心房細動による脳塞栓の発症を予防するために、長くワーファリンが使用され、その有効性には確としたものがありましたが、ダビガトランや、リバロキサバンの登場によってワーファリンの価値が相対的に低下した印象を受けます。その中で、そんなにワーファリンは悪くないよというのが、私の立ち位置であることは繰り返し書いてきました。
その根拠として、当院に通院中の慢性心房細動133例中、130例(97.7%)にワーファリンを使用し、3月の時点でチェックしたところPT-INRが1.6-3.0の範囲内であった割合が75.9%と高かったことを2012年4月22日付の当ブログ「心房細動患者に対するワーファリンのアドヒアランス」に書きました。
Time in the Therapeutic Range(TTR)という概念があります。ワーファリンの治療域はINRで見て1.6-2.6だよとか2.0-3.0だよ言いますが、常にこの範囲内に入っているわけではないのでこの範囲内に入っていた時間が大事だよという考え方です。図に示した方は、ワーファリンの導入後1回は、治療域を外れていますが、その後、半年程度は100%の期間、治療域に入っています。
しかし、このように全員にTTRを算出する作業は大変だと思っていました。そこで、次のように考えたのです。仮に100日間観察して、100日間 INRがこの範囲内に入っていればTTRは、100%です。50日間しか入っていなければ50%です。ある瞬間にこの100%の人と50%の人のINRをチェックすると、100%の人は治療域で、もう一人の50%の人が治療域に入っている確率は50%ですから、ある瞬間に治療域に入っている人は2人全員のこともあるし。1人だけのこともあります。治療域に入っている人の割合は50%のこともあれば100%のこともあるとなります。一方、2人を100日間観察すると治療域に入っているのは150人X日で観察期間200人X日から見れば2人の平均のTTRは75%になります。ある瞬間に治療域に入っている人の割合と平均TTRはこの場合、解離します。しかし、こうした観察を行う人数 n が増えれば、ある瞬間に治療域に入っている人の割合と、観察人数 n の平均TTRは近似するはずですから、個別にTTRを算出して、その平均を出す作業をしなくても、nがある程度大きければある瞬間に治療域に入っている人数の割合を出せばよいと考えてきました。

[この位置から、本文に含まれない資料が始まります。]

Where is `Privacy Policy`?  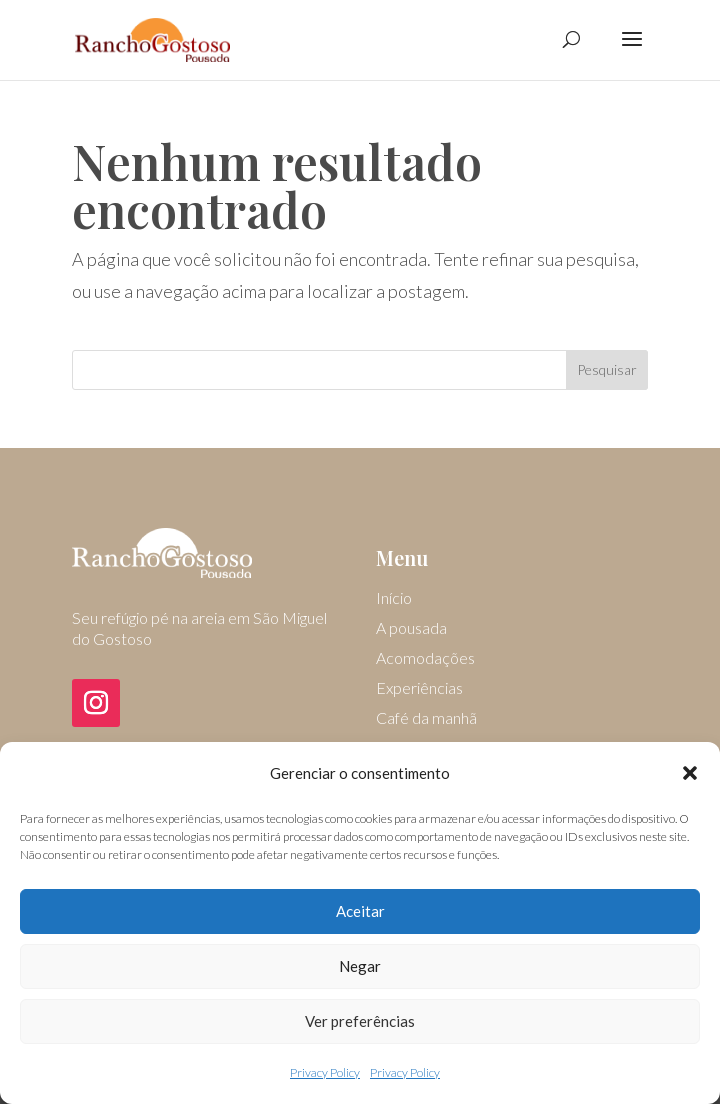 Privacy Policy is located at coordinates (325, 1072).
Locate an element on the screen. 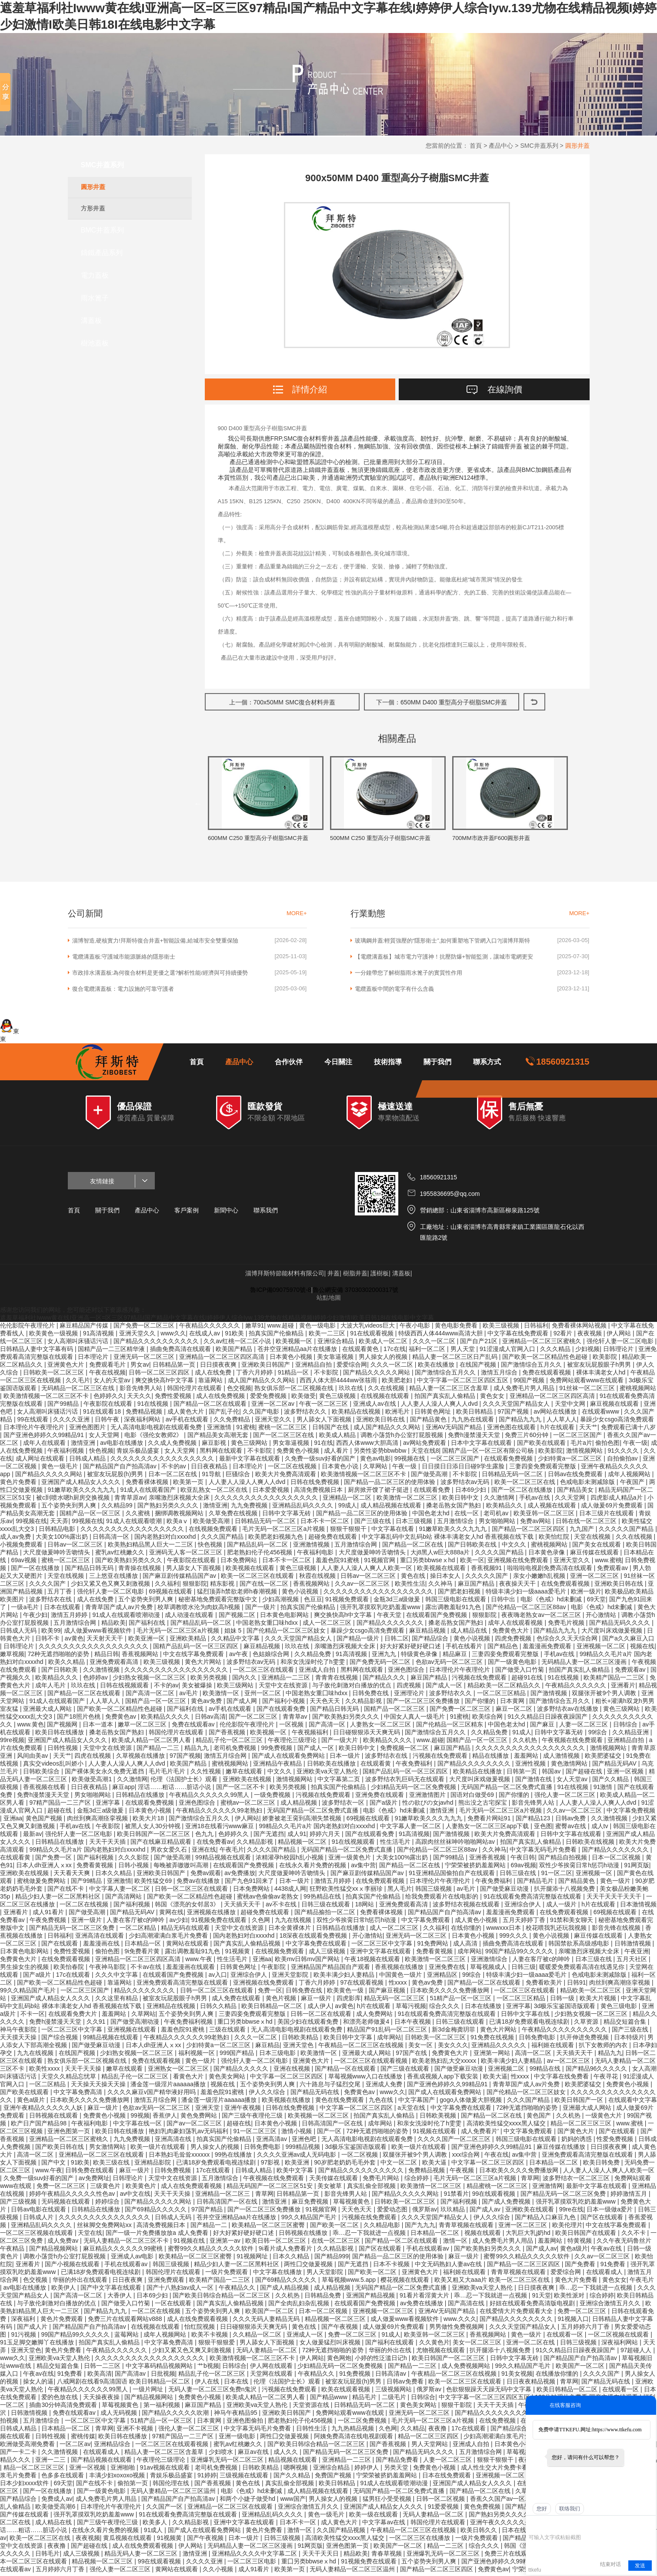 The width and height of the screenshot is (657, 2576). 波多野结衣视频在线观看 is located at coordinates (467, 1906).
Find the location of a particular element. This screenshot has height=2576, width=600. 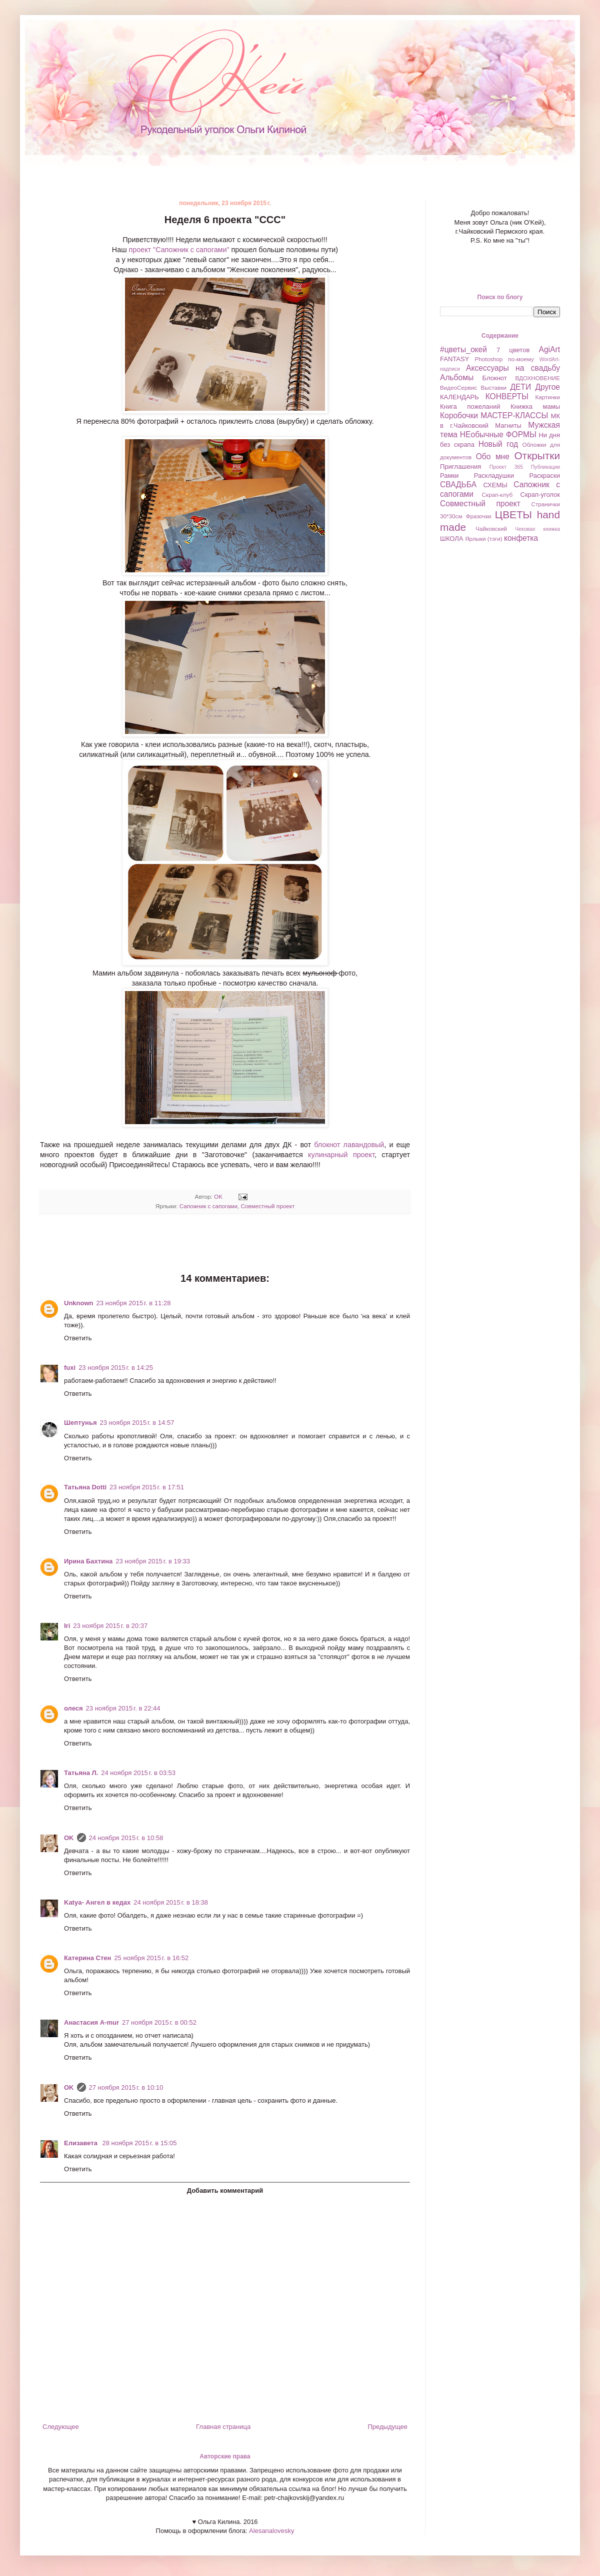 Рамки is located at coordinates (449, 475).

この考えは、数学的には正しいと思います。しかし、本日、私はバカだということに気づきました。当院のワーファリン治療中の方の平均TTRは間違いなく、75%程度で論文などで示されるデータと比較して、非常に良好にワーファリンのコントロールができていると思っていました。しかし、問題は当院で診ている患者群の平均TTRではなく、個別に見て低いTTRの患者さんをどうするかだということにようやく気付いたのです。ACCF/AHA/HRSの心房細動管理のガイドライン重点改正の中でも、ワーファリンによるコントロールが良好な患者にとって新規抗凝固薬に変更しても得られるものはほとんどないと指摘されています。その通りだと思います。では、当院で良好なTTRが得られていない心房細動患者をどうするかがポイントだということになります。平均TTRの良し悪し等、何の意味もありません。おそらく、当院のデータからはTTRが不良の患者は全患者の25%程度になると思います。病院内の平均TTRが60%程度の施設であれば40%程度に不良の患者が存在することでしょう。平均値では見過ごされる個々の患者のケアを考えることこそ、現場の医師の仕事なのに、平均値が良好だからと、私は、ワーファリンのコントロールが上手だと思い込んでいました。大変な間違いです。
今後は、TTR不良例を中心にワーファリンではコントロールできないのなら、新規抗凝固薬を考えていきたいと思っています。ただ、25%のTTR不良例で、その中から高齢者、腎機能不良例、2剤の抗血小板剤投与例を外してゆくと、新規抗凝固薬の適応患者は全心房細動患者の10%程度かなと思っています。
無知の知ではないですが、自分が馬鹿だったと気付いたことは悪くなかったと思っています。